Ritter, M., Kalbe, M., & Henrich, T. (2017). Virulence in the three-spined stickleback specific parasite Schistocephalus solidus is inherited additively. Experimental Parasitology, 180(Supplement C), 133-140. doi:10.1016/j.exppara.2017.02.016.


Cite as: https://hdl.handle.net/11858/00-001M-0000-002E-894E-C
Abstract
Parasite virulence is a key trait in host-parasite interactions and plays a crucial role in infection dynamics. Our study system offers the rare opportunity to study the virulence of an individual macroparasite (Schistocephalus solidus) in its vertebrate fish host (Gasterosteus aculeatus). The size of the tapeworm in the fish can be regarded as a good proxy for individual parasite virulence, as parasite size correlates negatively with fitness traits of the stickleback host (i.e. the bigger the parasite, the lower the host's reproductive success) as well as directly with the number of parasite offspring to be expected. To investigate how virulence is inherited, laboratory bred, parasite-naïve stickleback were infected with a cross of two S. solidus populations of either high or low virulence, as well as one hybrid cross between the two. The relative weight of the parasite as expressed in the parasite index served as a measure of virulence. Furthermore, we measured several condition and immune related traits in the fish host to assess parasite impact on the stickleback. We hypothesized that parasite virulence is to a large extent genetically determined and correlated with several fitness traits in the stickleback host.
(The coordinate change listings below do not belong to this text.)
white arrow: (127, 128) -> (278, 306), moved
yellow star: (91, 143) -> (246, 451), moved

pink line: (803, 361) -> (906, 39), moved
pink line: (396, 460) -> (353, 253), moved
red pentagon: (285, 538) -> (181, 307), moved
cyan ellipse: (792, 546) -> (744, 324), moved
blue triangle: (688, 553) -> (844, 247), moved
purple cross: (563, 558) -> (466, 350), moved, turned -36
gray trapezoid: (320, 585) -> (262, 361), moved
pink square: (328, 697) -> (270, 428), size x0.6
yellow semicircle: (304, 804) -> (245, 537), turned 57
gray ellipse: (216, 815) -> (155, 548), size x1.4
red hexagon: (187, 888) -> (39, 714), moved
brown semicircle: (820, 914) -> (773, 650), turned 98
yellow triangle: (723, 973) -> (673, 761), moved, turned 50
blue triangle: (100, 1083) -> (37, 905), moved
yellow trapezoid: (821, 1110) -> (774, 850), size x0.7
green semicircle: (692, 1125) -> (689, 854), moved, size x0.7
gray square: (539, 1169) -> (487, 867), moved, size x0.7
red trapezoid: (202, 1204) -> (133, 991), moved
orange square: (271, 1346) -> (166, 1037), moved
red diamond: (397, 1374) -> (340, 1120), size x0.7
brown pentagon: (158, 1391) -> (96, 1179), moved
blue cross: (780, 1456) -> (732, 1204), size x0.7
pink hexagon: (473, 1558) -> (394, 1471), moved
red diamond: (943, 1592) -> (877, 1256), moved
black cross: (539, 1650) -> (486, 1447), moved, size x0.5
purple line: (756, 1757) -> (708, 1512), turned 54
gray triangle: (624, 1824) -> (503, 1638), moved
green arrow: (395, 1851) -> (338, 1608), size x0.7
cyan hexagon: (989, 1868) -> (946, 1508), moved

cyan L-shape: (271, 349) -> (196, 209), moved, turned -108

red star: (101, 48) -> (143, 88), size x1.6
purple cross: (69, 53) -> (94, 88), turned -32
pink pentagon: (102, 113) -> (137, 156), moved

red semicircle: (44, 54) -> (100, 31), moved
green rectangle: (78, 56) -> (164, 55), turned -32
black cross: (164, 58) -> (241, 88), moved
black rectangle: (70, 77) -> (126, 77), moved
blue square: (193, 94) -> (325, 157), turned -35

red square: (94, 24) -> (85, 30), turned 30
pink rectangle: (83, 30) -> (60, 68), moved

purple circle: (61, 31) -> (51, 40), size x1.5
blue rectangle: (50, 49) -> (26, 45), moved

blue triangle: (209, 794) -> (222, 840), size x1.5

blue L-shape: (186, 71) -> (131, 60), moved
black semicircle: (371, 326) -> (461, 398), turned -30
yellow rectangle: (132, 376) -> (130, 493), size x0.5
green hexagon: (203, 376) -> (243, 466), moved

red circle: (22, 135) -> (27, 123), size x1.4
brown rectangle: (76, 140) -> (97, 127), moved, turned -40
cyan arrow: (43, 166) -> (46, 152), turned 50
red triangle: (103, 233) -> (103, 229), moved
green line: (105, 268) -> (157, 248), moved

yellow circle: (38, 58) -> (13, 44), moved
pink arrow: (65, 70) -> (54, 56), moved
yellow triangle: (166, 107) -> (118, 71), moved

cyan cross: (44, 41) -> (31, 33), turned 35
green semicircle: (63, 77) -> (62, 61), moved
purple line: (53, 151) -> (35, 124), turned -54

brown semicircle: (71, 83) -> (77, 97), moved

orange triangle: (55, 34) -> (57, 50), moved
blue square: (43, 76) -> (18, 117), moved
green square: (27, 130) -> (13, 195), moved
We found that virulence is inherited additively in S. solidus, with hybrids of high and low virulence parasites displaying intermediate levels. However, contrary to expectation, infection rate of S. solidus in three-spined stickleback is not related to virulence. Even though the presence of the parasite caused differences in host condition, these were indistinguishable between the different levels of virulence in this experiment. Fish immune traits also showed a response to infection but had no correlation with level of parasite virulence. With this experiment we have taken the first step towards understanding how virulence is inherited and how it is driven in the Schistocephalus-stickleback system, even though virulence, as measured here, does not directly translate into cost for the host. A better understanding of the costs inflicted on the host by S. solidus infection is needed to understand this interaction in greater detail.